4837981003一生、仕事で悩まないためのブッダの教え:
シンプルに考える、自由に生きる
(知的生きかた文庫)

アルボムッレ・スマナサーラ
三笠書房 2012-02-21

by G-Tools


 スマナサーラってスリランカで生まれて日本に80年に来日している人なのね。翻訳者がつかないから、日本語ぺらぺら?

 どれだけ日本の職業事情に通じているのと思わなくもないが、参考ていどに読んでみた。

 まあこの人の基本姿勢は環境は変えられないから、そこに適応するしかないといった立場みたいだね。そもそも仕事というのは個人の都合や希望、事情など考慮してくれる世界ではない、与えられた環境に順応するしかないという。

 周囲の環境を変えようなんてあきらかに無謀で、無益な戦いであるとさとす。

 同じように他人を変えようとしても叶わない。まわりの人たちは、あなたとまるで違う価値観、人格のまま、ただ存在し、なにも変わってくれない。それがあたりまえなのである。受け入れて順応するしかない。

 仕事とは自分のためにするものと思っている人がいるが、「人のために何かをすること」だという。自分の主張など通らないのがあたりまえ。社会から与えられた役割をこなし、自我など存在しないのがあたりまえという。
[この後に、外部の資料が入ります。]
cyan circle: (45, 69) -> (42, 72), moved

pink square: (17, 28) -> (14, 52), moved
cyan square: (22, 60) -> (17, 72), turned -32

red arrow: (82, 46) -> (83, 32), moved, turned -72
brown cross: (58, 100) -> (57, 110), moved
 だれもが嫌がっている仕事をやることがいちばん人の役に立てる場面。周囲は歓んでくれ、感謝され、必要とされる。

 大人になると「与えられた状況から楽しみを見つける」という発想がどんどん失われてゆく。みんな必死になって苦しみを探し求めている。

 スマナサーラは環境を変えることを幸福だと思う日本人に、与えられた環境の順応と幸福を説く人なんだろうね。環境を変えられないから不幸なのではなくて、環境を変えられないことを不幸に思う気持ちがまちがいだと説く。

 「自分のいいたいことなど、相手は聞きたくない」という教えもなかなかインパクトがあった。話をするときにもっとも大事なのは自分をセーブすること。自分の話したいことを話すなんてもってのほかという。
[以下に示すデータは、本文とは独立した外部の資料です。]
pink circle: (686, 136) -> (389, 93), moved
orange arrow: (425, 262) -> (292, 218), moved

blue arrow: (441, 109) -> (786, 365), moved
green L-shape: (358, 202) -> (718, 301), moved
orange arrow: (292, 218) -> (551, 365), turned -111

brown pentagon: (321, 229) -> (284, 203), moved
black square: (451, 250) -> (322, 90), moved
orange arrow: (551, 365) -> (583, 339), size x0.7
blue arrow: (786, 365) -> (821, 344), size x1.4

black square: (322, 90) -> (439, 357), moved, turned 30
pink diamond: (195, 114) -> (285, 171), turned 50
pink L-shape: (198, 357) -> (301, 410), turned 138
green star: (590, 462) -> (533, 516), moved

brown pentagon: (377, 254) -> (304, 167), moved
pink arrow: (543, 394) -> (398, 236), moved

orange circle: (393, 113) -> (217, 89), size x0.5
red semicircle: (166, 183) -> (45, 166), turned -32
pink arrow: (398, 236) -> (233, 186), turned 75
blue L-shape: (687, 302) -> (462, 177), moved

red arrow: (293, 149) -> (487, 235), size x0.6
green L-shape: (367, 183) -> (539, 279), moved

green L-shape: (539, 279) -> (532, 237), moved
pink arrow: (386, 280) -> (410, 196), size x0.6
 コミュニケーションは「どうしたら相手が喜ぶか」「なにを聞きたがっているか」を考え、工夫することだという。「相手に喜びを与えること」がコミュニケーションだという。いや、この発想なかったw

 仕事が計画通りに進むなんてことはあなたの勝手な妄想だとスナマサーラはいう。計画や望み、期待しても、結果がどうなるなんてだれにもわからない。自分のからだだって、自分の思い通りになるものではない。究極的に「自分のもの」なんてなにもない。どんな結果も「しょうがない」と受け入れるしかないのである。

 スマナサーラは環境を変えられない不幸にのたうちまわってきた日本人に環境に順応するしかない、と発想の転換を説いている人なんだろうね。これは大きな発想の転換だけど、不満や不平ばかりで幸福の限界を感じた個人はそういった転換に舵を切るしか、社会変革の望みは薄いのだろうね。